### Exercise prompt
Write the records out exactly, so that no picture remains in the copy.

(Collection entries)
☆ ☆ ☆ ☆ ☆ ☆ ☆
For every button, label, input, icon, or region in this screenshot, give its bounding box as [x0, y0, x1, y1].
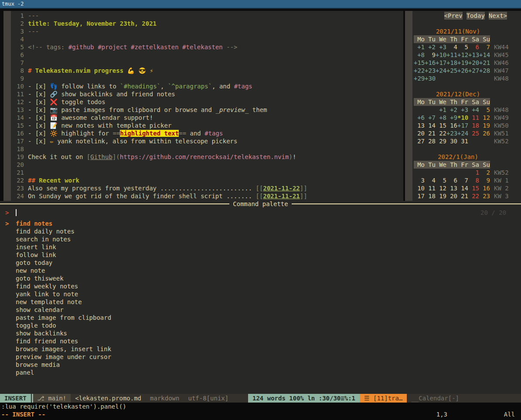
calendar-day-cell[interactable]: +17 — [457, 122, 468, 129]
calendar-day-cell[interactable]: 21 — [425, 129, 436, 137]
editor-line[interactable]: 9 — [11, 75, 403, 82]
calendar-day-cell[interactable]: +14 — [479, 51, 490, 59]
calendar-day-cell[interactable]: 4 — [446, 43, 457, 51]
calendar-day-cell[interactable]: 20 — [446, 192, 457, 200]
calendar-day-cell[interactable]: +24 — [457, 129, 468, 137]
calendar-next-button[interactable]: Next> — [489, 12, 507, 20]
palette-item[interactable]: preview image under cursor — [0, 353, 521, 361]
palette-item[interactable]: goto thisweek — [0, 274, 521, 282]
calendar-day-cell[interactable]: 6 — [446, 176, 457, 184]
calendar-day-cell[interactable]: 19 — [436, 192, 446, 200]
calendar-day-cell[interactable]: 12 — [479, 114, 490, 122]
palette-item[interactable]: yank link to note — [0, 290, 521, 298]
calendar-day-cell[interactable]: +3 — [436, 43, 446, 51]
calendar-day-cell[interactable]: 18 — [425, 192, 436, 200]
command-line-area[interactable]: :lua require('telekasten').panel() -- IN… — [0, 403, 521, 420]
editor-line[interactable]: 4 — [11, 35, 403, 43]
calendar-day-cell[interactable]: 25 — [468, 129, 479, 137]
palette-prompt-input[interactable]: > 20 / 20 — [0, 209, 521, 217]
calendar-day-cell[interactable]: 4 — [425, 176, 436, 184]
calendar-day-cell[interactable]: 15 — [436, 122, 446, 129]
calendar-today-button[interactable]: Today — [467, 12, 485, 20]
calendar-day-cell[interactable]: +28 — [479, 67, 490, 75]
palette-item[interactable]: panel — [0, 369, 521, 376]
calendar-day-cell[interactable]: +21 — [479, 59, 490, 67]
calendar-day-cell[interactable]: +10 — [436, 51, 446, 59]
calendar-day-cell[interactable]: +6 — [414, 114, 425, 122]
editor-line[interactable]: 13- [x] 📷 paste images from clipboard or… — [11, 106, 403, 114]
calendar-day-cell[interactable]: +1 — [414, 43, 425, 51]
calendar-day-cell[interactable]: 26 — [479, 129, 490, 137]
calendar-window[interactable]: <Prev Today Next> 2021/11(Nov)MoTuWeThFr… — [405, 11, 521, 201]
calendar-day-cell[interactable]: +26 — [457, 67, 468, 75]
calendar-day-cell[interactable]: +20 — [468, 59, 479, 67]
calendar-day-cell[interactable]: 13 — [414, 122, 425, 129]
command-line[interactable]: :lua require('telekasten').panel() — [0, 403, 521, 410]
editor-buffer[interactable]: 1---2title: Tuesday, November 23th, 2021… — [0, 11, 403, 201]
palette-item[interactable]: browse media — [0, 361, 521, 369]
palette-item[interactable]: new note — [0, 267, 521, 274]
calendar-day-cell[interactable]: 1 — [468, 169, 479, 176]
calendar-prev-button[interactable]: <Prev — [444, 12, 463, 20]
calendar-day-cell[interactable]: +3 — [457, 106, 468, 114]
calendar-day-cell[interactable]: +25 — [446, 67, 457, 75]
palette-item[interactable]: show backlinks — [0, 329, 521, 337]
calendar-day-cell[interactable]: *10 — [457, 114, 468, 122]
editor-line[interactable]: 3--- — [11, 27, 403, 35]
palette-item[interactable]: find daily notes — [0, 227, 521, 235]
calendar-day-cell[interactable]: 15 — [468, 184, 479, 192]
calendar-day-cell[interactable]: 21 — [457, 192, 468, 200]
calendar-day-cell[interactable]: 9 — [425, 51, 436, 59]
tab-indicator[interactable]: ☰ [11]tra… — [360, 394, 407, 403]
editor-line[interactable]: 10- [x] 👣 follow links to `#headings`, `… — [11, 82, 403, 90]
calendar-day-cell[interactable]: 2 — [479, 169, 490, 176]
calendar-day-cell[interactable]: 23 — [479, 192, 490, 200]
calendar-day-cell[interactable]: 12 — [436, 184, 446, 192]
calendar-day-cell[interactable]: +7 — [425, 114, 436, 122]
calendar-day-cell[interactable]: 28 — [425, 137, 436, 145]
calendar-day-cell[interactable]: +16 — [425, 59, 436, 67]
calendar-day-cell[interactable]: +1 — [436, 106, 446, 114]
calendar-day-cell[interactable]: +24 — [436, 67, 446, 75]
palette-item[interactable]: new templated note — [0, 298, 521, 306]
calendar-day-cell[interactable]: 11 — [468, 114, 479, 122]
calendar-day-cell[interactable]: 13 — [446, 184, 457, 192]
palette-item[interactable]: goto today — [0, 259, 521, 267]
calendar-day-cell[interactable]: 22 — [436, 129, 446, 137]
editor-line[interactable]: 17- [x] ✏ yank notelink, also from withi… — [11, 137, 403, 145]
editor-line[interactable]: 23Also see my progress from yesterday ..… — [11, 184, 403, 192]
editor-line[interactable]: 15- [x] 📝 new notes with template picker — [11, 122, 403, 129]
calendar-day-cell[interactable]: +19 — [457, 59, 468, 67]
calendar-day-cell[interactable]: 7 — [457, 176, 468, 184]
palette-item[interactable]: find friend notes — [0, 337, 521, 345]
calendar-day-cell[interactable]: 5 — [436, 176, 446, 184]
calendar-day-cell[interactable]: 10 — [414, 184, 425, 192]
calendar-day-cell[interactable]: +22 — [414, 67, 425, 75]
calendar-day-cell[interactable]: 19 — [479, 122, 490, 129]
palette-item[interactable]: search in notes — [0, 235, 521, 243]
calendar-day-cell[interactable]: 14 — [457, 184, 468, 192]
calendar-day-cell[interactable]: 18 — [468, 122, 479, 129]
editor-line[interactable]: 12- [x] ❌ toggle todos — [11, 98, 403, 106]
calendar-day-cell[interactable]: 17 — [414, 192, 425, 200]
calendar-day-cell[interactable]: 6 — [468, 43, 479, 51]
calendar-day-cell[interactable]: 30 — [446, 137, 457, 145]
editor-line[interactable]: 6 — [11, 51, 403, 59]
calendar-day-cell[interactable]: 16 — [446, 122, 457, 129]
palette-item[interactable]: find weekly notes — [0, 282, 521, 290]
calendar-day-cell[interactable]: +29 — [414, 75, 425, 82]
calendar-day-cell[interactable]: 9 — [479, 176, 490, 184]
calendar-day-cell[interactable]: 22 — [468, 192, 479, 200]
editor-line[interactable]: 5<!-- tags: #github #project #zettelkast… — [11, 43, 403, 51]
calendar-day-cell[interactable]: +2 — [425, 43, 436, 51]
editor-line[interactable]: 20 — [11, 161, 403, 169]
editor-line[interactable]: 16- [x] 🔆 highlight for ==highlighted te… — [11, 129, 403, 137]
calendar-day-cell[interactable]: +8 — [414, 51, 425, 59]
calendar-day-cell[interactable]: 31 — [457, 137, 468, 145]
palette-item[interactable]: show calendar — [0, 306, 521, 314]
editor-line[interactable]: 11- [x] 🔗 show backlinks and friend note… — [11, 90, 403, 98]
palette-item[interactable]: follow link — [0, 251, 521, 259]
editor-line[interactable]: 24On Sunday we got rid of the daily find… — [11, 192, 403, 200]
calendar-day-cell[interactable]: 11 — [425, 184, 436, 192]
calendar-day-cell[interactable]: 16 — [479, 184, 490, 192]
☆ ☆ ☆ ☆ ☆ ☆ ☆
### Response for this exercise
For every button, label, input, icon, or region in this screenshot, give its bounding box as [x0, y0, x1, y1].
calendar-day-cell[interactable]: +17 — [457, 122, 468, 129]
calendar-day-cell[interactable]: 21 — [425, 129, 436, 137]
editor-line[interactable]: 9 — [11, 75, 403, 82]
calendar-day-cell[interactable]: +14 — [479, 51, 490, 59]
calendar-day-cell[interactable]: 4 — [446, 43, 457, 51]
calendar-day-cell[interactable]: 20 — [446, 192, 457, 200]
calendar-day-cell[interactable]: +24 — [457, 129, 468, 137]
calendar-next-button[interactable]: Next> — [489, 12, 507, 20]
palette-item[interactable]: preview image under cursor — [0, 353, 521, 361]
palette-item[interactable]: goto thisweek — [0, 274, 521, 282]
calendar-day-cell[interactable]: 6 — [446, 176, 457, 184]
calendar-day-cell[interactable]: 19 — [436, 192, 446, 200]
calendar-day-cell[interactable]: 12 — [479, 114, 490, 122]
palette-item[interactable]: yank link to note — [0, 290, 521, 298]
calendar-day-cell[interactable]: +3 — [436, 43, 446, 51]
calendar-day-cell[interactable]: 18 — [425, 192, 436, 200]
command-line-area[interactable]: :lua require('telekasten').panel() -- IN… — [0, 403, 521, 420]
editor-line[interactable]: 4 — [11, 35, 403, 43]
calendar-day-cell[interactable]: 25 — [468, 129, 479, 137]
palette-prompt-input[interactable]: > 20 / 20 — [0, 209, 521, 217]
calendar-day-cell[interactable]: 4 — [425, 176, 436, 184]
calendar-day-cell[interactable]: 15 — [436, 122, 446, 129]
calendar-today-button[interactable]: Today — [467, 12, 485, 20]
calendar-day-cell[interactable]: +28 — [479, 67, 490, 75]
palette-item[interactable]: panel — [0, 369, 521, 376]
calendar-day-cell[interactable]: +21 — [479, 59, 490, 67]
calendar-day-cell[interactable]: +10 — [436, 51, 446, 59]
calendar-day-cell[interactable]: +6 — [414, 114, 425, 122]
editor-line[interactable]: 13- [x] 📷 paste images from clipboard or… — [11, 106, 403, 114]
calendar-day-cell[interactable]: +1 — [414, 43, 425, 51]
calendar-day-cell[interactable]: 26 — [479, 129, 490, 137]
calendar-window[interactable]: <Prev Today Next> 2021/11(Nov)MoTuWeThFr… — [405, 11, 521, 201]
calendar-day-cell[interactable]: +26 — [457, 67, 468, 75]
calendar-day-cell[interactable]: +20 — [468, 59, 479, 67]
calendar-day-cell[interactable]: 13 — [414, 122, 425, 129]
command-line[interactable]: :lua require('telekasten').panel() — [0, 403, 521, 410]
editor-buffer[interactable]: 1---2title: Tuesday, November 23th, 2021… — [0, 11, 403, 201]
palette-item[interactable]: browse media — [0, 361, 521, 369]
palette-item[interactable]: new note — [0, 267, 521, 274]
calendar-day-cell[interactable]: 1 — [468, 169, 479, 176]
calendar-prev-button[interactable]: <Prev — [444, 12, 463, 20]
calendar-day-cell[interactable]: +3 — [457, 106, 468, 114]
calendar-day-cell[interactable]: +25 — [446, 67, 457, 75]
palette-item[interactable]: show backlinks — [0, 329, 521, 337]
calendar-day-cell[interactable]: *10 — [457, 114, 468, 122]
editor-line[interactable]: 3--- — [11, 27, 403, 35]
palette-item[interactable]: find daily notes — [0, 227, 521, 235]
calendar-day-cell[interactable]: 15 — [468, 184, 479, 192]
calendar-day-cell[interactable]: 21 — [457, 192, 468, 200]
calendar-day-cell[interactable]: 9 — [425, 51, 436, 59]
tab-indicator[interactable]: ☰ [11]tra… — [360, 394, 407, 403]
editor-line[interactable]: 10- [x] 👣 follow links to `#headings`, `… — [11, 82, 403, 90]
calendar-day-cell[interactable]: 2 — [479, 169, 490, 176]
calendar-day-cell[interactable]: 23 — [479, 192, 490, 200]
calendar-day-cell[interactable]: 12 — [436, 184, 446, 192]
calendar-day-cell[interactable]: +7 — [425, 114, 436, 122]
calendar-day-cell[interactable]: 28 — [425, 137, 436, 145]
calendar-day-cell[interactable]: +16 — [425, 59, 436, 67]
calendar-day-cell[interactable]: +1 — [436, 106, 446, 114]
calendar-day-cell[interactable]: +24 — [436, 67, 446, 75]
palette-item[interactable]: new templated note — [0, 298, 521, 306]
calendar-day-cell[interactable]: 11 — [468, 114, 479, 122]
calendar-day-cell[interactable]: 13 — [446, 184, 457, 192]
palette-item[interactable]: goto today — [0, 259, 521, 267]
calendar-day-cell[interactable]: 22 — [436, 129, 446, 137]
editor-line[interactable]: 17- [x] ✏ yank notelink, also from withi… — [11, 137, 403, 145]
editor-line[interactable]: 23Also see my progress from yesterday ..… — [11, 184, 403, 192]
editor-line[interactable]: 15- [x] 📝 new notes with template picker — [11, 122, 403, 129]
calendar-day-cell[interactable]: +19 — [457, 59, 468, 67]
calendar-day-cell[interactable]: 7 — [457, 176, 468, 184]
palette-item[interactable]: find friend notes — [0, 337, 521, 345]
calendar-day-cell[interactable]: 5 — [436, 176, 446, 184]
calendar-day-cell[interactable]: 10 — [414, 184, 425, 192]
calendar-day-cell[interactable]: +22 — [414, 67, 425, 75]
calendar-day-cell[interactable]: 19 — [479, 122, 490, 129]
palette-item[interactable]: search in notes — [0, 235, 521, 243]
calendar-day-cell[interactable]: 14 — [457, 184, 468, 192]
calendar-day-cell[interactable]: 18 — [468, 122, 479, 129]
editor-line[interactable]: 12- [x] ❌ toggle todos — [11, 98, 403, 106]
calendar-day-cell[interactable]: 17 — [414, 192, 425, 200]
calendar-day-cell[interactable]: 6 — [468, 43, 479, 51]
calendar-day-cell[interactable]: 30 — [446, 137, 457, 145]
editor-line[interactable]: 6 — [11, 51, 403, 59]
calendar-day-cell[interactable]: 16 — [446, 122, 457, 129]
palette-item[interactable]: find weekly notes — [0, 282, 521, 290]
calendar-day-cell[interactable]: +29 — [414, 75, 425, 82]
calendar-day-cell[interactable]: 9 — [479, 176, 490, 184]
calendar-day-cell[interactable]: 22 — [468, 192, 479, 200]
editor-line[interactable]: 5<!-- tags: #github #project #zettelkast… — [11, 43, 403, 51]
calendar-day-cell[interactable]: +2 — [425, 43, 436, 51]
editor-line[interactable]: 20 — [11, 161, 403, 169]
editor-line[interactable]: 16- [x] 🔆 highlight for ==highlighted te… — [11, 129, 403, 137]
calendar-day-cell[interactable]: +8 — [414, 51, 425, 59]
calendar-day-cell[interactable]: 31 — [457, 137, 468, 145]
palette-item[interactable]: show calendar — [0, 306, 521, 314]
editor-line[interactable]: 11- [x] 🔗 show backlinks and friend note… — [11, 90, 403, 98]
palette-item[interactable]: follow link — [0, 251, 521, 259]
editor-line[interactable]: 24On Sunday we got rid of the daily find… — [11, 192, 403, 200]
calendar-day-cell[interactable]: 11 — [425, 184, 436, 192]
calendar-day-cell[interactable]: 16 — [479, 184, 490, 192]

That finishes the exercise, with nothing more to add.